____ DATASET RECORDS
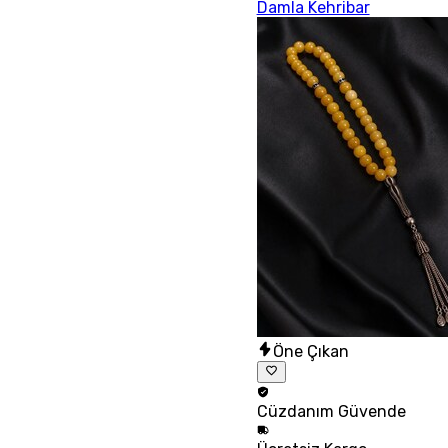
Damla Kehribar
Öne Çıkan
Cüzdanım
Güvende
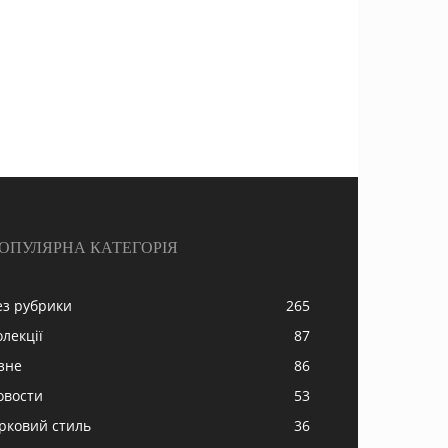
ОПУЛЯРНА КАТЕГОРІЯ
ез рубрики
265
олекції
87
ізне
86
овости
53
ірковий стиль
36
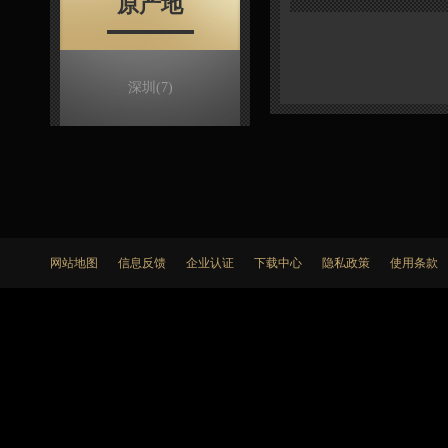
原产地
深圳
(7)
网站地图
信息反馈
企业认证
下载中心
隐私政策
使用条款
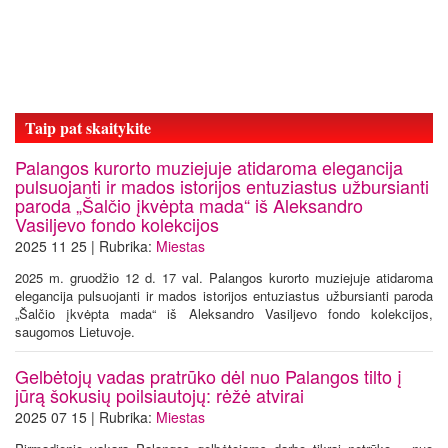
Taip pat skaitykite
Palangos kurorto muziejuje atidaroma elegancija
pulsuojanti ir mados istorijos entuziastus užbursianti
paroda „Šalčio įkvėpta mada“ iš Aleksandro
Vasiljevo fondo kolekcijos
2025 11 25 | Rubrika:
Miestas
2025 m. gruodžio 12 d. 17 val. Palangos kurorto muziejuje atidaroma
elegancija pulsuojanti ir mados istorijos entuziastus užbursianti paroda
„Šalčio įkvėpta mada“ iš Aleksandro Vasiljevo fondo kolekcijos,
saugomos Lietuvoje.
Gelbėtojų vadas pratrūko dėl nuo Palangos tilto į
jūrą šokusių poilsiautojų: rėžė atvirai
2025 07 15 | Rubrika:
Miestas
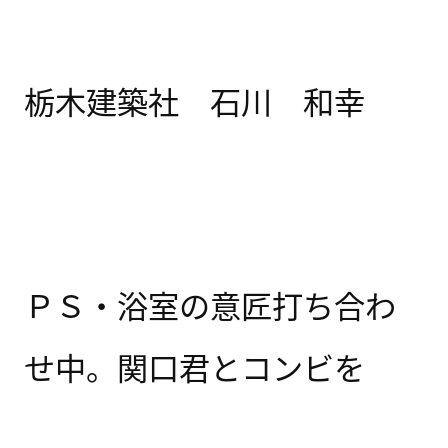
栃木建築社 石川 和幸
ＰＳ・浴室の意匠打ち合わ
せ中。関口君とコンビを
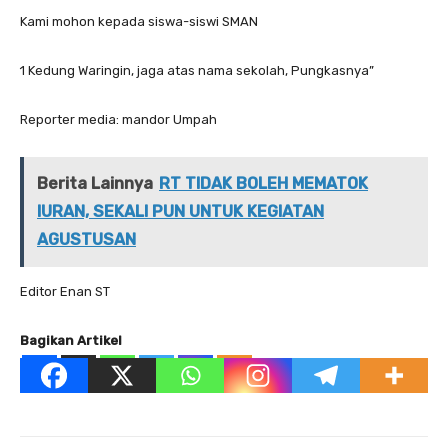
Kami mohon kepada siswa-siswi SMAN
1 Kedung Waringin, jaga atas nama sekolah, Pungkasnya”
Reporter media: mandor Umpah
Berita Lainnya
RT TIDAK BOLEH MEMATOK
IURAN, SEKALI PUN UNTUK KEGIATAN
AGUSTUSAN
Editor Enan ST
Bagikan Artikel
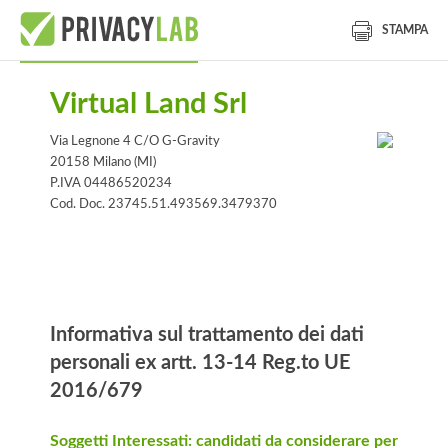
STAMPA
Virtual Land Srl
Via Legnone 4 C/O G-Gravity
20158 Milano (MI)
P.IVA 04486520234
Cod. Doc. 23745.51.493569.3479370
Informativa
Informativa sul trattamento dei dati
personali ex artt. 13-14 Reg.to UE
2016/679
Soggetti Interessati: candidati da considerare per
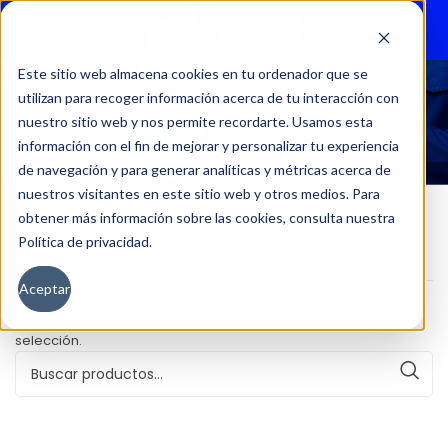
Menu
Este sitio web almacena cookies en tu ordenador que se
utilizan para recoger información acerca de tu interacción con
ZX 1.5 COM MT
nuestro sitio web y nos permite recordarte. Usamos esta
información con el fin de mejorar y personalizar tu experiencia
de navegación y para generar analíticas y métricas acerca de
nuestros visitantes en este sitio web y otros medios. Para
obtener más información sobre las cookies, consulta nuestra
Política de privacidad.
Inicio
Versión del producto
ZX 1.5 COM MT
Aceptar
No se han encontrado productos que coincidan con tu
selección.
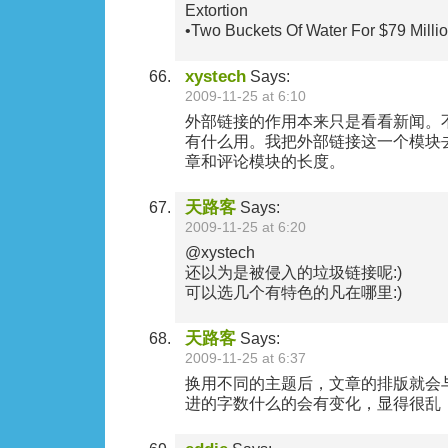
Extortion
•Two Buckets Of Water For $79 Milli
xystech
Says:
2009-11-25 at 6:10
外部链接的作用本来只是看看新闻。
有什么用。我把外部链接这一个模块
章和评论模块的长度。
天路客
Says:
2009-11-25 at 6:20
@xystech
还以为是被侵入的垃圾链接呢:)
可以选几个有特色的凡在哪里:)
天路客
Says:
2009-11-25 at 6:37
换用不同的主题后，文章的排版就会
进的字数什么的会有变化，显得很乱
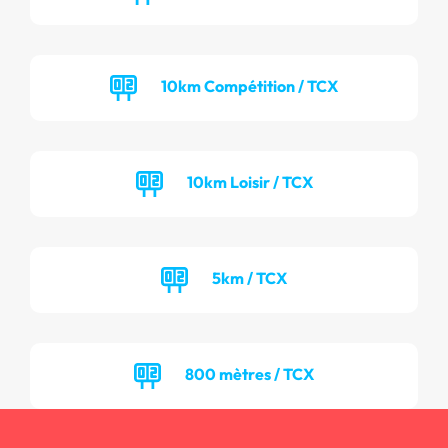
10km Compétition / TCX
10km Loisir / TCX
5km / TCX
800 mètres / TCX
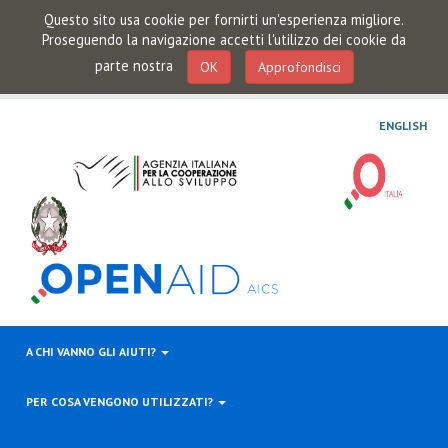
Questo sito usa cookie per fornirti un'esperienza migliore.
Proseguendo la navigazione accetti l'utilizzo dei cookie da
parte nostra
OK
Approfondisci
ENGLISH
A CHI VANNO GLI AIUTI?
PER COSA VENGONO UTILIZZATI?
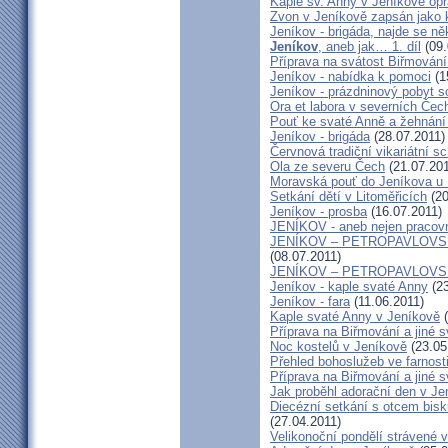
Kaple sv. Anny v Jeníkově op
Zvon v Jeníkově zapsán jako 
Jeníkov - brigáda, najde se 
Jeníkov
, aneb jak… 1. díl
(09.
Příprava na svátost Biřmování 
Jeníkov - nabídka k pomoci
(1
Jeníkov - prázdninový pobyt s
Ora et labora v severních Če
Pouť ke svaté Anně a žehnání 
Jeníkov - brigáda
(28.07.2011)
Červnová tradiční vikariátní 
Ola ze severu Čech
(21.07.201
Moravská pouť do Jeníkova u
Setkání dětí v Litoměřicích
(20
Jeníkov - prosba
(16.07.2011)
JENÍKOV - aneb nejen pracovn
JENÍKOV – PETROPAVLOVSKÁ
(08.07.2011)
JENÍKOV – PETROPAVLOVS
Jeníkov - kaple svaté Anny
(23
Jeníkov - fara
(11.06.2011)
Kaple svaté Anny v Jeníkově
(
Příprava na Biřmování a jiné s
Noc kostelů v Jeníkově
(23.05
Přehled bohoslužeb ve farnost
Příprava na Biřmování a jiné s
Jak proběhl adorační den v J
Diecézní setkání s otcem bi
(27.04.2011)
Velikonoční pondělí strávené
________
> _WORK INSTRUCTIONS_
Repeat the records above exactly. No pictures go into the repeat.

> _WRITTEN SOLUTION_
Damla Kehribar
Öne Çıkan
Cüzdanım
Güvende
ОПУЛЯРНА КАТЕГОРІЯ
ез рубрики
265
олекції
87
ізне
86
овости
53
ірковий стиль
36
原产地
深圳
(7)
网站地图
信息反馈
企业认证
下载中心
隐私政策
使用条款
Taip pat skaitykite
Palangos kurorto muziejuje atidaroma elegancija
pulsuojanti ir mados istorijos entuziastus užbursianti
paroda „Šalčio įkvėpta mada“ iš Aleksandro
Vasiljevo fondo kolekcijos
2025 11 25 | Rubrika:
Miestas
2025 m. gruodžio 12 d. 17 val. Palangos kurorto muziejuje atidaroma
elegancija pulsuojanti ir mados istorijos entuziastus užbursianti paroda
„Šalčio įkvėpta mada“ iš Aleksandro Vasiljevo fondo kolekcijos,
saugomos Lietuvoje.
Gelbėtojų vadas pratrūko dėl nuo Palangos tilto į
jūrą šokusių poilsiautojų: rėžė atvirai
2025 07 15 | Rubrika:
Miestas
栃木建築社 石川 和幸
ＰＳ・浴室の意匠打ち合わ
せ中。関口君とコンビを
Kami mohon kepada siswa-siswi SMAN
1 Kedung Waringin, jaga atas nama sekolah, Pungkasnya”
Reporter media: mandor Umpah
Berita Lainnya
RT TIDAK BOLEH MEMATOK
IURAN, SEKALI PUN UNTUK KEGIATAN
AGUSTUSAN
Editor Enan ST
Bagikan Artikel
STAMPA
Virtual Land Srl
Via Legnone 4 C/O G-Gravity
20158 Milano (MI)
P.IVA 04486520234
Cod. Doc. 23745.51.493569.3479370
Informativa
Informativa sul trattamento dei dati
personali ex artt. 13-14 Reg.to UE
2016/679
Soggetti Interessati: candidati da considerare per
Menu
Este sitio web almacena cookies en tu ordenador que se
utilizan para recoger información acerca de tu interacción con
ZX 1.5 COM MT
nuestro sitio web y nos permite recordarte. Usamos esta
información con el fin de mejorar y personalizar tu experiencia
de navegación y para generar analíticas y métricas acerca de
nuestros visitantes en este sitio web y otros medios. Para
obtener más información sobre las cookies, consulta nuestra
Política de privacidad.
Inicio
Versión del producto
ZX 1.5 COM MT
Aceptar
No se han encontrado productos que coincidan con tu
selección.
Extortion
•Two Buckets Of Water For $79 Milli
xystech
Says:
2009-11-25 at 6:10
外部链接的作用本来只是看看新闻。
有什么用。我把外部链接这一个模块
章和评论模块的长度。
天路客
Says:
2009-11-25 at 6:20
@xystech
还以为是被侵入的垃圾链接呢:)
可以选几个有特色的凡在哪里:)
天路客
Says:
2009-11-25 at 6:37
换用不同的主题后，文章的排版就会
进的字数什么的会有变化，显得很乱
10km Compétition / TCX
10km Loisir / TCX
5km / TCX
800 mètres / TCX
Questo sito usa cookie per fornirti un'esperienza migliore.
Proseguendo la navigazione accetti l'utilizzo dei cookie da
parte nostra
OK
Approfondisci
ENGLISH
A CHI VANNO GLI AIUTI?
PER COSA VENGONO UTILIZZATI?
Kaple sv. Anny v Jeníkově op
Zvon v Jeníkově zapsán jako 
Jeníkov - brigáda, najde se 
Jeníkov
, aneb jak… 1. díl
(09.
Příprava na svátost Biřmování 
Jeníkov - nabídka k pomoci
(1
Jeníkov - prázdninový pobyt s
Ora et labora v severních Če
Pouť ke svaté Anně a žehnání 
Jeníkov - brigáda
(28.07.2011)
Červnová tradiční vikariátní 
Ola ze severu Čech
(21.07.201
Moravská pouť do Jeníkova u
Setkání dětí v Litoměřicích
(20
Jeníkov - prosba
(16.07.2011)
JENÍKOV - aneb nejen pracovn
JENÍKOV – PETROPAVLOVSKÁ
(08.07.2011)
JENÍKOV – PETROPAVLOVS
Jeníkov - kaple svaté Anny
(23
Jeníkov - fara
(11.06.2011)
Kaple svaté Anny v Jeníkově
(
Příprava na Biřmování a jiné s
Noc kostelů v Jeníkově
(23.05
Přehled bohoslužeb ve farnost
Příprava na Biřmování a jiné s
Jak proběhl adorační den v J
Diecézní setkání s otcem bi
(27.04.2011)
Velikonoční pondělí strávené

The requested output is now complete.